The elaborate system of controls keeping U.S. forces, embassy staff, and contractors well inside the protected zones where the U.S. military and embassy are based also helps keep journalists out. In the broad-brush view of the military rules, all reporters and their local staff are considered potential suicide bombers. At a parking lot where journalists are dropped off to be escorted into Camp Victory, the military takes away cell phones—essential for coordinating pick-ups.
American reporters since last year have been denied the access badges that are given to any U.S. contractor. The badges prevent them from having to wait in areas most vulnerable to suicide bombers in order to enter the Green Zone. That is one reason most Western reporters have boycotted the new press center inside the Green Zone. That and the several intensive body searches required before you get in. I am glad to be able to report some progress here: a letter from the Baghdad-based media hand-delivered to General Raymond Odierno in June resulted in a promise that a limited number of the badges would be issued to the Western media.
The basic U.S. message here is that Iraq is safe again. That is debatable. The twenty-minute ride from the airport to the Green Zone, on what has become one of the safest roads in Baghdad, is nonetheless considered too dangerous for U.S. officials, who fly in instead. The heavily armored shuttle used for the ride to the Green Zone by embassy staff members who can’t get a helicopter flight still requires body armor
and a helmet.
One of the ironies is that as coverage of the U.S. military has waned, the military has taken on more complex tasks. Many of the U.S. troops appear light years ahead of where they started. The first troops I covered in the spring of 2003 jumped out of planes into northern Iraq and were so badly prepared that they spent the night huddled together to keep from freezing, after being told they were landing in desert. Among the standouts I met was the sergeant who told me, “This is my interpreter,” patting his rifle when I asked how they got by without someone to translate for them. And the non-commissioned officer who told me earnestly when I’d asked why he’d volunteered to fight in Tallulah: “I like explosions.”

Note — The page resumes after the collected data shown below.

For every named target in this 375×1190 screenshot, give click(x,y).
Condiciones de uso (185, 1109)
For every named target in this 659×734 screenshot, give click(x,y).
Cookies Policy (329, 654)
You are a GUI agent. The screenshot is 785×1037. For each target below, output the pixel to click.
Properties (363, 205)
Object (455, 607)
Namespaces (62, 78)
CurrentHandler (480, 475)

One benefit of closer proximity to the military—so much harder to come by now—is that after spending time with soldiers, you realize that for every comment like that one there’s a sergeant who knows more history than you do. Two years after Fallujah, during one of those interminable waits for a convoy, I listened in admiration to two noncommissioned officers explain to a third the definition of “wasta”— the
concept of using influence to get things done that is essential to understanding how things work in the Middle East.

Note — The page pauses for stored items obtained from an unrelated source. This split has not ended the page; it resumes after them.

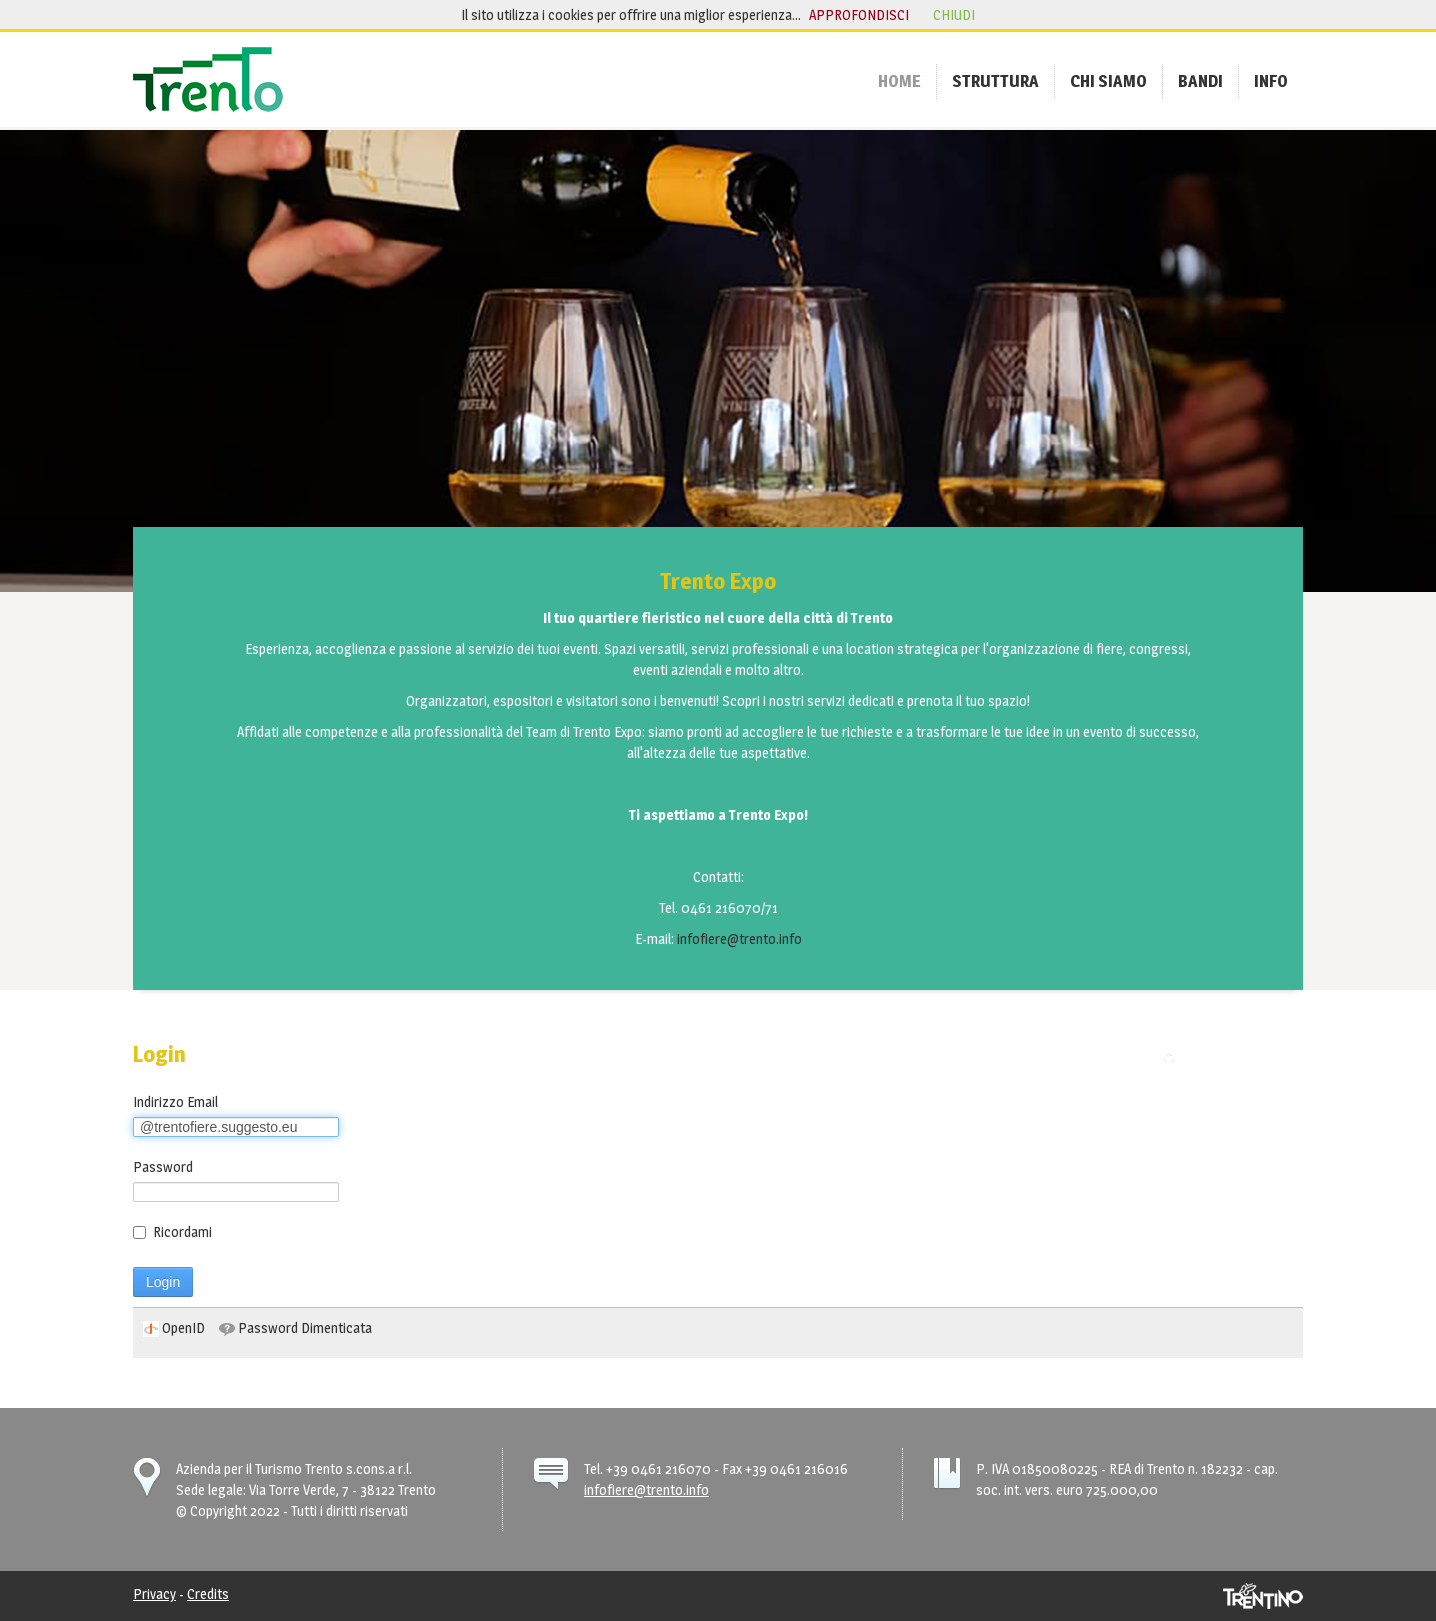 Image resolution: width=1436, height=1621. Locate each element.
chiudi (954, 14)
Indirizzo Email (175, 1101)
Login (163, 1282)
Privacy (154, 1593)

But if the sophistication of the troops has increased, it’s not always mirrored among military public-affair officers, who tend to have far less contact with Iraqis. At a press event earlier this year at Saddam Hussein’s former palace at Camp Victory, a buffet laid out for the mostly Iraqi reporters prompted the usual question about what meat they were being served.
“It’s ham,” said the press officer. “How do you say ‘ham’ in Arabic?” The Iraqis politely demurred, backing away from the table.